Sunday, January 3, 2021

i must let go to live my life-diaeresis-noel coward

i spent 2 days reading on noel.  imbd quotes he says english requires or his name would be pronounced 'nool'.  i don't know.  umlaut.  i'll look it up.

i've never had a life before.  feels weird.  i drove to sunnyvale tracing my old path and letting go.  i walked g2 safeway, $v, maria safeway then drove to compute.

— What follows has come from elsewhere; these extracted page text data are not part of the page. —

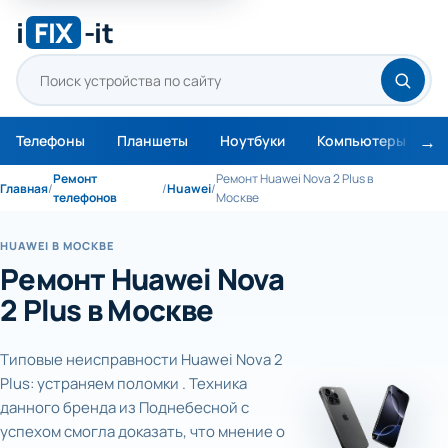
i
FIX
-it
Телефоны
Планшеты
Ноутбуки
Компьютеры
М
Ремонт
Ремонт Huawei Nova 2 Plus в
Главная
/
/
Huawei
/
телефонов
Москве
HUAWEI В МОСКВЕ
Ремонт Huawei Nova
2 Plus в Москве
Типовые неисправности Huawei Nova 2
Plus: устраняем поломки . Техника
данного бренда из Поднебесной с
успехом смогла доказать, что мнение о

i'm at main park.  even this is subject to change.  i may go to fremont park to stretch i don't know.  i rather enjoy sitting in the car with sun shades peeking at passers by.  and sitting in the car bucket seat helps remind me to wiggle and stretch my back.  and exercise my eyes.  probably the leading cause of vision decrease is lack of exercise.

i get so sleepy typing.  maybe from feeling relaxed.  no where to go nothing imperative to do.  maybe the secret on you tube playing.  nap attack.

suddenly 3 pm.  i'm feeling so relaxed.  i reclined one click stretched my back and i was out.  

2 new emails.  junk mail.  

home 4pm started fettucine cooking.  chopped watercress put in botttom of bowl topped with hot drained noodles.  1 small can tuna and water.  dollop wasabi from friday $5 sushi.  sprinkle braggs amino perfect.  so good and satisfying.